How to complete this task>
Leave out the pictures and retype, exactly, the lines below from the line with "منصوبہ بندی و ترقیات اور پوری نگران کابینہ کا" up to and including the line with "qualités d’adhérence sont", nothing more.

The data>
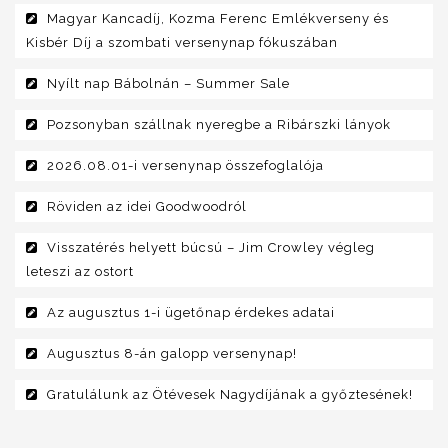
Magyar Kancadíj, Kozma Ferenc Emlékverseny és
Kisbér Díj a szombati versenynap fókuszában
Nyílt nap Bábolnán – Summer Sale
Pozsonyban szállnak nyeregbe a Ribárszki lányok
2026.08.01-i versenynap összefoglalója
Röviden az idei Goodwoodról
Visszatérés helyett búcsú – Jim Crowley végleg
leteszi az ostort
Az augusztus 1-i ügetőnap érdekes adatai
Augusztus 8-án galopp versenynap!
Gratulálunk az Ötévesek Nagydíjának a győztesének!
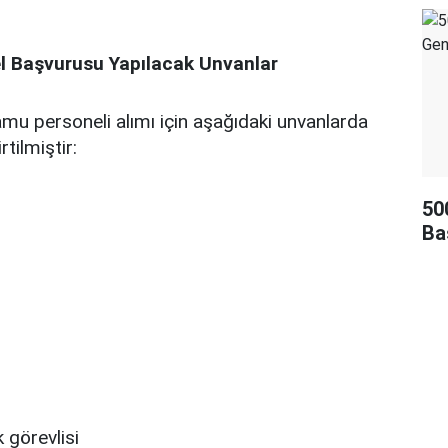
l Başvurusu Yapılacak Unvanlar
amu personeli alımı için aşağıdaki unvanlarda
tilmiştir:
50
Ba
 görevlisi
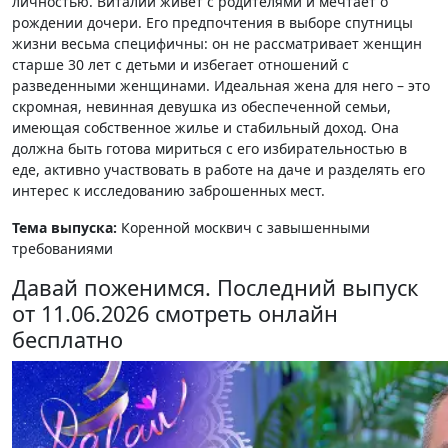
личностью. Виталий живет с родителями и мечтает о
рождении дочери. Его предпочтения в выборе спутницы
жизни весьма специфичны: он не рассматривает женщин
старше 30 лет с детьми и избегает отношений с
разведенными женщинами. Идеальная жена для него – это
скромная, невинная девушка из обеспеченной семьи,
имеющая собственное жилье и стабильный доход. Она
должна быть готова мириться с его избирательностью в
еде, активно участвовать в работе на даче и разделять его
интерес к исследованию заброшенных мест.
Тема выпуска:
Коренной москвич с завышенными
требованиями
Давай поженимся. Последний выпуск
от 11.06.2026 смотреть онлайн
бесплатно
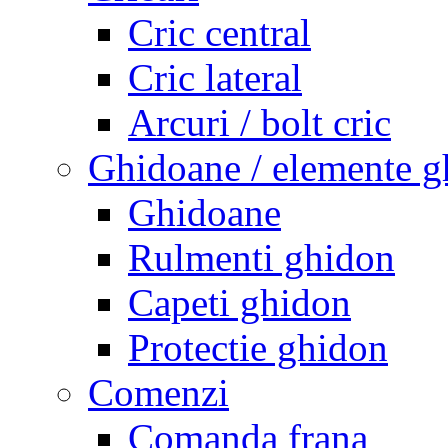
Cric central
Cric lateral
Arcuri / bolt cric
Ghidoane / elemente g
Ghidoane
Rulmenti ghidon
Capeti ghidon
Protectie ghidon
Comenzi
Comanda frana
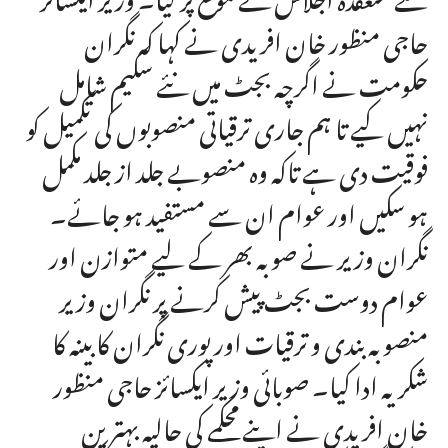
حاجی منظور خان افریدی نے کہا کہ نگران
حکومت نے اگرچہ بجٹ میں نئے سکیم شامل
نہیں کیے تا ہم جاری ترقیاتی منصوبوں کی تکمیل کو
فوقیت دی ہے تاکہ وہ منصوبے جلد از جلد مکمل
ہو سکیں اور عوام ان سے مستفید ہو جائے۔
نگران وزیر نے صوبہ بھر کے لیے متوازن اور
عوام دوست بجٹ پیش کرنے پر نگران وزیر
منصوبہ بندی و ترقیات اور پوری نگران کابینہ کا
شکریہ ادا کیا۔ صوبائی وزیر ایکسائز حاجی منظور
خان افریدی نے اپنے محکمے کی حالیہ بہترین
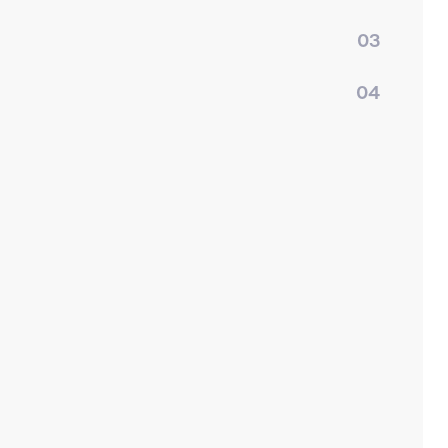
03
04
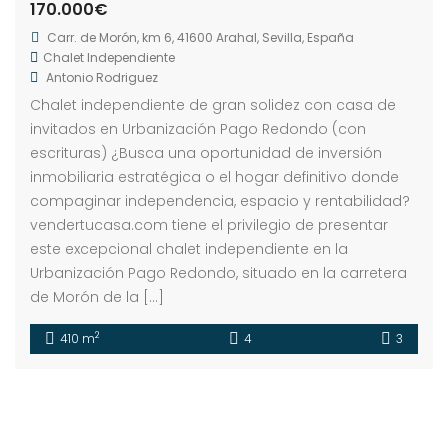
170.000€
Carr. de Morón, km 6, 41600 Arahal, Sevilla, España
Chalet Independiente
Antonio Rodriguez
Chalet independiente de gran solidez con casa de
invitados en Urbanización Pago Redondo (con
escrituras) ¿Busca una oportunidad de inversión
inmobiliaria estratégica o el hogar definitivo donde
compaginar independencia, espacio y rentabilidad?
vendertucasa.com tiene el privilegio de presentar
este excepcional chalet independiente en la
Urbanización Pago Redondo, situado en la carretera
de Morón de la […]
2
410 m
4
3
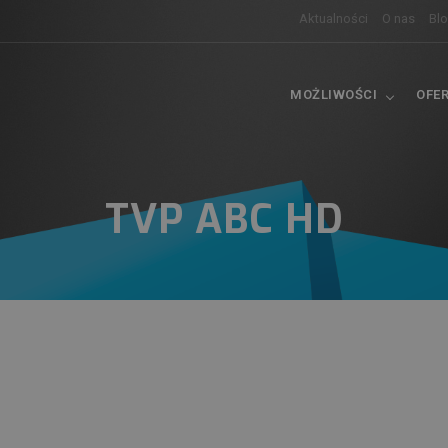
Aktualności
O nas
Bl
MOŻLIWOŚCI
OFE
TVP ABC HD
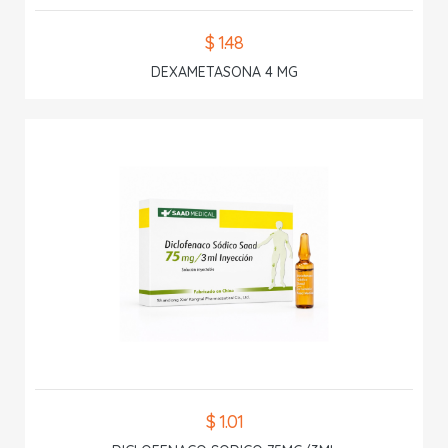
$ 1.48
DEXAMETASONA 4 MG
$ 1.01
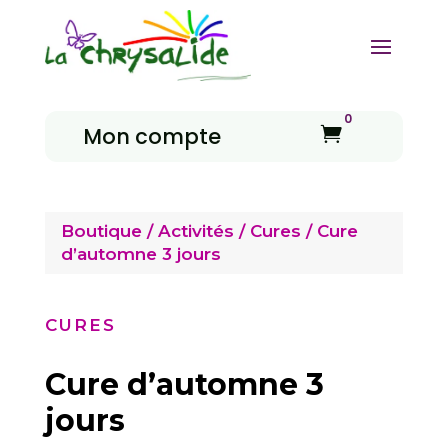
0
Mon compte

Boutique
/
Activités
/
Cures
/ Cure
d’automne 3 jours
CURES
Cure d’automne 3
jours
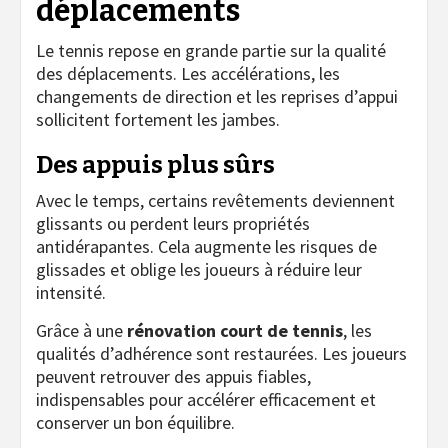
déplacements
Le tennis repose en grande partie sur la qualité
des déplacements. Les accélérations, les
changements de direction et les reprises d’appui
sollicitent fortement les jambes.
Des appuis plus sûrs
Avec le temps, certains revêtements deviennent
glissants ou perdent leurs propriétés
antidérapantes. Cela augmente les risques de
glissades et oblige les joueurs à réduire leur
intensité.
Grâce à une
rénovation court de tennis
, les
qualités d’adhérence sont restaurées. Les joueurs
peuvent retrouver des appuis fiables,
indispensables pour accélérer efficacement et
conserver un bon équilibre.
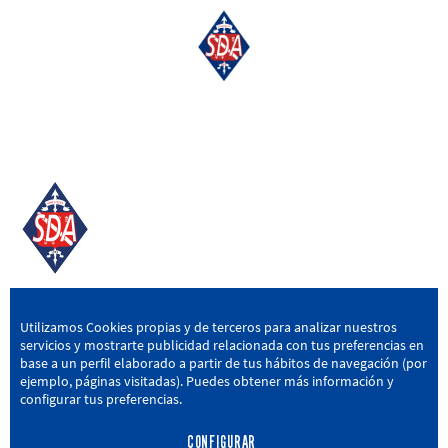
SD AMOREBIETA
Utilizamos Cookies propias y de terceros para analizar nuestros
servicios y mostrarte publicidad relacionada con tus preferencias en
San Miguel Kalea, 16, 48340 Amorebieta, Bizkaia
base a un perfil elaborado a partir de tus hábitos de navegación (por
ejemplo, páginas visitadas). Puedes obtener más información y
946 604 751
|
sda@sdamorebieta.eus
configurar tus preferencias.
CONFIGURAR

--

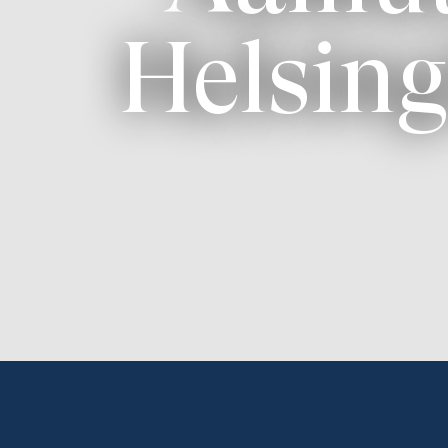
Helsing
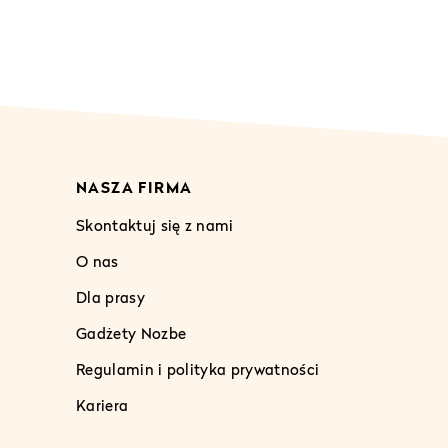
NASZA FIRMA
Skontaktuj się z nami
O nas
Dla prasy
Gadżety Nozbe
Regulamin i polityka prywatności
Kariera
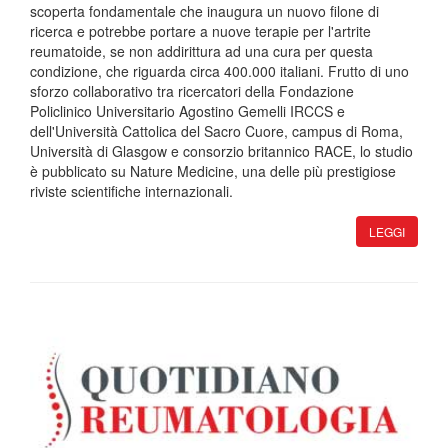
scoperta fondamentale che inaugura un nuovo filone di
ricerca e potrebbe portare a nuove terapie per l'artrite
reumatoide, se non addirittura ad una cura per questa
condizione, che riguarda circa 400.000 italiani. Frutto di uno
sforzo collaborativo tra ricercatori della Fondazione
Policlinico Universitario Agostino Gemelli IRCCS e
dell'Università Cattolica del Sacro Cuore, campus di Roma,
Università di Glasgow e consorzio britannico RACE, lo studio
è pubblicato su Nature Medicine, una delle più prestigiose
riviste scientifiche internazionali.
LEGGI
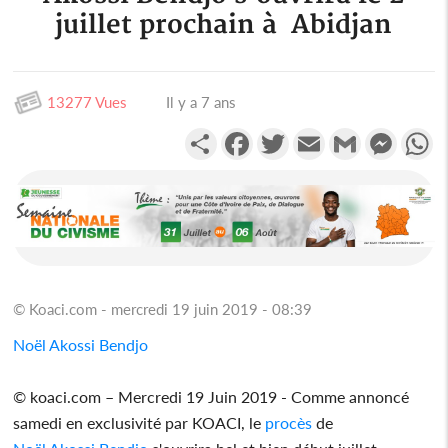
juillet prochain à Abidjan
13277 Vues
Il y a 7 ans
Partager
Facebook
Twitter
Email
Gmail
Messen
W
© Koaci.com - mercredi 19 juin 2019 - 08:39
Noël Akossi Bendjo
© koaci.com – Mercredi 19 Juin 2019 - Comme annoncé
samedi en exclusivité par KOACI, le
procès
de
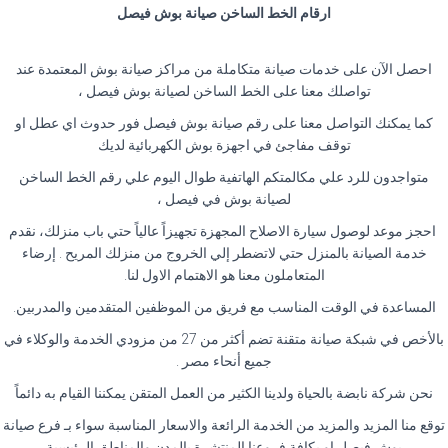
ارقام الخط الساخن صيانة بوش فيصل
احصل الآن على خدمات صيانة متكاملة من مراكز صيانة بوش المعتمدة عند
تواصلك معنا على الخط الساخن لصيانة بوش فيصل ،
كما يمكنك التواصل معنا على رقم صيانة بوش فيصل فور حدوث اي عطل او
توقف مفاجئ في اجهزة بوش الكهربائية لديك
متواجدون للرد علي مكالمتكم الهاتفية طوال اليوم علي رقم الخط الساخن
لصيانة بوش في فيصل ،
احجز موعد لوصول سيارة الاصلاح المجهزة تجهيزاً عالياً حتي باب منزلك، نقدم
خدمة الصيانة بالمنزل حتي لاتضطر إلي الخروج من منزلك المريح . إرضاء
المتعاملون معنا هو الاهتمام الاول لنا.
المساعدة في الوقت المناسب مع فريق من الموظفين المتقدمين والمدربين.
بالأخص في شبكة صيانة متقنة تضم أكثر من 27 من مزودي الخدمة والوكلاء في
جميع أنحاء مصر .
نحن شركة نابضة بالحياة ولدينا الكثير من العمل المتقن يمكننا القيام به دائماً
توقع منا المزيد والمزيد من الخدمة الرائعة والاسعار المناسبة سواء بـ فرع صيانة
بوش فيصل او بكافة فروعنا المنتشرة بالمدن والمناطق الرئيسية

...

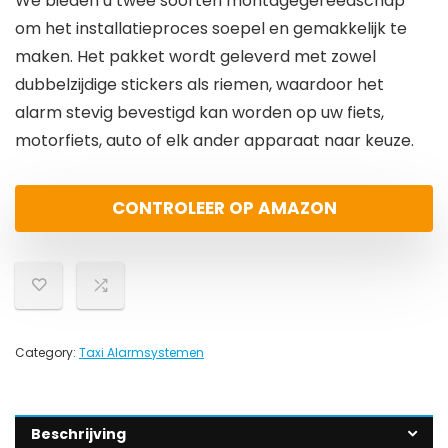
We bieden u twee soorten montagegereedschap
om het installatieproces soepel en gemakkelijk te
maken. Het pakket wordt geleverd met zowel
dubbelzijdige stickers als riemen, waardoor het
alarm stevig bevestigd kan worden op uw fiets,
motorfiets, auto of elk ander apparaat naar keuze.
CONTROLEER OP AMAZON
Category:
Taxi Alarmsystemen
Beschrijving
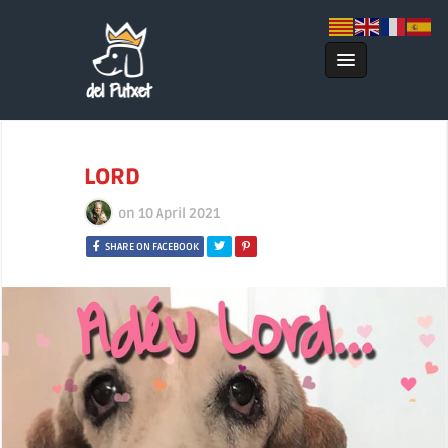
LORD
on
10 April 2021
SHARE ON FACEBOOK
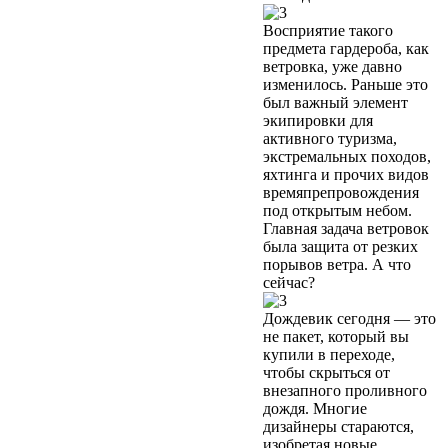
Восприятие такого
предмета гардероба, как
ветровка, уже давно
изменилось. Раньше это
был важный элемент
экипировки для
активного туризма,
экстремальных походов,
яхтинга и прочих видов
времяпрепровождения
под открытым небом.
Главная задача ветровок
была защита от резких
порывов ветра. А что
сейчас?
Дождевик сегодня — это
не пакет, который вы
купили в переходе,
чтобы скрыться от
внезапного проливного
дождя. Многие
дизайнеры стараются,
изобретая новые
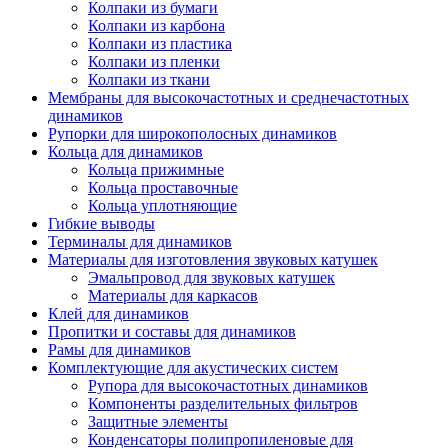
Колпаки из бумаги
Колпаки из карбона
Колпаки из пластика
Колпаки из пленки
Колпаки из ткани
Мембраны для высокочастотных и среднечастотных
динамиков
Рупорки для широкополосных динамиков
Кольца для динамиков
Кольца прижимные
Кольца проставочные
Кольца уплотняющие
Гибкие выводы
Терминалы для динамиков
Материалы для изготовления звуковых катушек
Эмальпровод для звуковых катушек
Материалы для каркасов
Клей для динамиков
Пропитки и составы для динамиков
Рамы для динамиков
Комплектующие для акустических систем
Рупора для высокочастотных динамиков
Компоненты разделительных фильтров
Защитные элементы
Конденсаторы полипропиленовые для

Your solution>
منصوبہ بندی و ترقیات اور پوری نگران کابینہ کا
شکریہ ادا کیا۔ صوبائی وزیر ایکسائز حاجی منظور
خان افریدی نے اپنے محکمے کی حالیہ بہترین
03
04
170.000€
Carr. de Morón, km 6, 41600 Arahal, Sevilla, España
Chalet Independiente
Antonio Rodriguez
Chalet independiente de gran solidez con casa de
invitados en Urbanización Pago Redondo (con
escrituras) ¿Busca una oportunidad de inversión
inmobiliaria estratégica o el hogar definitivo donde
compaginar independencia, espacio y rentabilidad?
vendertucasa.com tiene el privilegio de presentar
este excepcional chalet independiente en la
Urbanización Pago Redondo, situado en la carretera
de Morón de la […]
2
410 m
4
3
Aktualności
O nas
Bl
MOŻLIWOŚCI
OFE
TVP ABC HD
$ 1.48
DEXAMETASONA 4 MG
$ 1.01
0
Mon compte

Boutique
/
Activités
/
Cures
/ Cure
d’automne 3 jours
CURES
Cure d’automne 3
jours
déplacements
Le tennis repose en grande partie sur la qualité
des déplacements. Les accélérations, les
changements de direction et les reprises d’appui
sollicitent fortement les jambes.
Des appuis plus sûrs
Avec le temps, certains revêtements deviennent
glissants ou perdent leurs propriétés
antidérapantes. Cela augmente les risques de
glissades et oblige les joueurs à réduire leur
intensité.
Grâce à une
rénovation court de tennis
, les
qualités d’adhérence sont restaurées. Les joueurs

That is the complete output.